Le Lion en hiver est un drame historique intense basé sur une pièce de James Goldman. Alors qu'O'Toole a malheureusement perdu l'Oscar face à Cliff Robertson pour Charly, Hepburn a remporté l'Oscar de la meilleure actrice et est devenue la toute première triple lauréate d'un Oscar dans cette catégorie. Dans l'ensemble, Le Lion en hiver est un drame historique et politique intense rehaussé par les performances époustouflantes d'O'Toole et d'Hepburn, qui en ont fait un film sur la monarchie intelligent, mélodramatique et captivant.
1 Lawrence d'Arabie (1962)
Peter O'Toole dans le rôle de TE Lawrence
Lorsque l'on pense à la carrière de Peter O'Toole, un film vient à l'esprit plus que tous les autres : Lawrence d'Arabie.
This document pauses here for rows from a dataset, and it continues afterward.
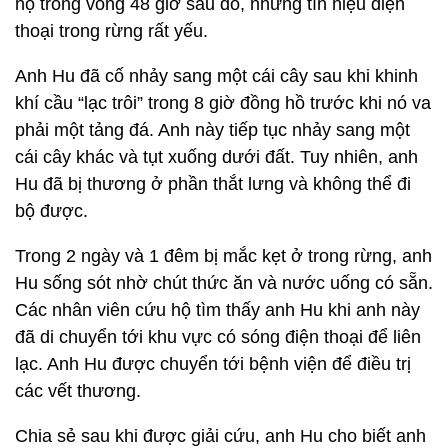
hộ trong vòng 48 giờ sau đó, nhưng tín hiệu điện
thoại trong rừng rất yếu.
Anh Hu đã cố nhảy sang một cái cây sau khi khinh
khí cầu “lạc trôi” trong 8 giờ đồng hồ trước khi nó va
phải một tảng đá. Anh này tiếp tục nhảy sang một
cái cây khác và tụt xuống dưới đất. Tuy nhiên, anh
Hu đã bị thương ở phần thắt lưng và không thể đi
bộ được.
Trong 2 ngày và 1 đêm bị mắc kẹt ở trong rừng, anh
Hu sống sót nhờ chút thức ăn và nước uống có sẵn.
Các nhân viên cứu hộ tìm thấy anh Hu khi anh này
đã di chuyển tới khu vực có sóng điện thoại để liên
lạc. Anh Hu được chuyển tới bệnh viện để điều trị
các vết thương.
Chia sẻ sau khi được giải cứu, anh Hu cho biết anh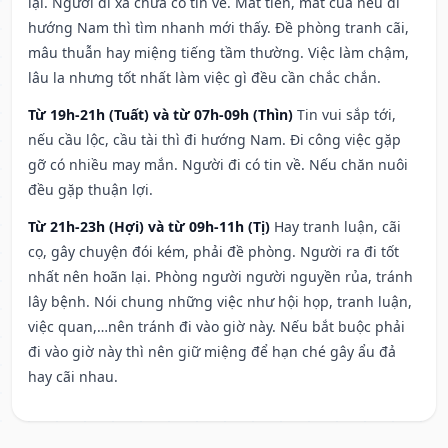
lại. Người đi xa chưa có tin về. Mất tiền, mất của nếu đi
hướng Nam thì tìm nhanh mới thấy. Đề phòng tranh cãi,
mâu thuẫn hay miệng tiếng tầm thường. Việc làm chậm,
lâu la nhưng tốt nhất làm việc gì đều cần chắc chắn.
Từ 19h-21h (Tuất) và từ 07h-09h (Thìn)
Tin vui sắp tới,
nếu cầu lộc, cầu tài thì đi hướng Nam. Đi công việc gặp
gỡ có nhiều may mắn. Người đi có tin về. Nếu chăn nuôi
đều gặp thuận lợi.
Từ 21h-23h (Hợi) và từ 09h-11h (Tị)
Hay tranh luận, cãi
cọ, gây chuyện đói kém, phải đề phòng. Người ra đi tốt
nhất nên hoãn lại. Phòng người người nguyền rủa, tránh
lây bệnh. Nói chung những việc như hội họp, tranh luận,
việc quan,…nên tránh đi vào giờ này. Nếu bắt buộc phải
đi vào giờ này thì nên giữ miệng để hạn ché gây ẩu đả
hay cãi nhau.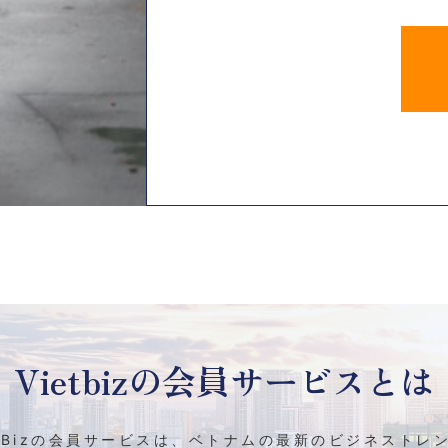
Vietbizの
会員サービスとは
etBizの会員サービスは、ベトナムの最新のビジネストレ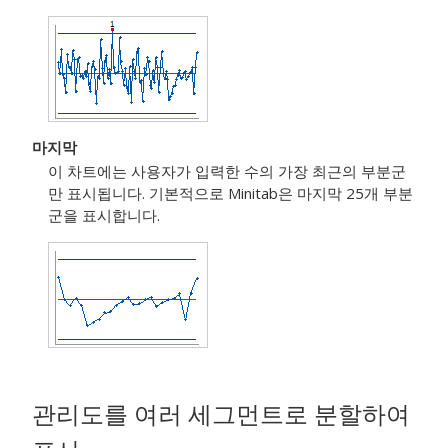
마지막
이 차트에는 사용자가 입력한 수의 가장 최근의 부분군
만 표시됩니다. 기본적으로 Minitab은 마지막 25개 부분
군을 표시합니다.
관리도를 여러 세그먼트로 분할하여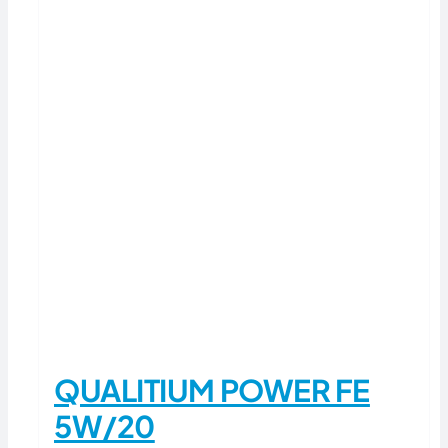
QUALITIUM POWER FE
5W/20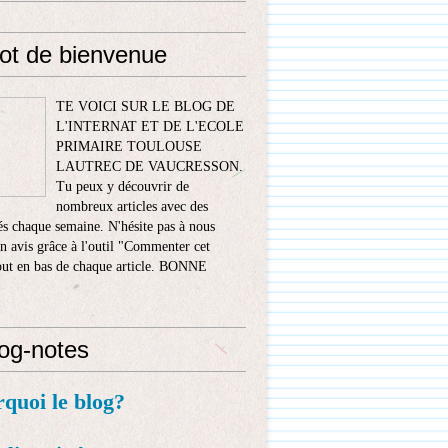
ot de bienvenue
TE VOICI SUR LE BLOG DE
L'INTERNAT ET DE L'ECOLE
PRIMAIRE TOULOUSE
LAUTREC DE VAUCRESSON.
Tu peux y découvrir de
nombreux articles avec des
s chaque semaine. N'hésite pas à nous
n avis grâce à l'outil "Commenter cet
tout en bas de chaque article. BONNE
!
log-notes
rquoi le blog?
En tant que chef-d'œuvre du réalisateur David Lean, Lawrence d'Arabie est une exploration épique des expériences du véritable officier de l'armée britannique TE Lawrence dans les provinces ottomanes du Hedjaz et de la Grande Syrie pendant la Première Guerre mondiale. Avec des images grandioses et une caractérisation captivante d'un personnage presque légendaire, Lawrence d'Arabie a gagné sa place non seulement au sommet de l'œuvre d'O'Toole, mais aussi parmi les plus grands films jamais réalisés.
Lawrence d'Arabie, chef-d'œuvre de jeu d'acteur, de mise en scène, de montage, de cinématographie et de conception de production, est devenu une icône, l'un des exemples les plus purs de ce que le cinéma peut accomplir. Alors que Lawrence se battait contre la violence de la guerre et son identité brisée en tant qu'autochtone britannique forgeant de nouvelles alliances avec les tribus arabes du désert, ce film raconte l'histoire riche en thèmes de l'empire britannique à une époque de grands changements. Plus que toute autre performance, Lawrence d'Arabie a montré pourquoi Peter O'Toole est considéré comme une icône du cinéma.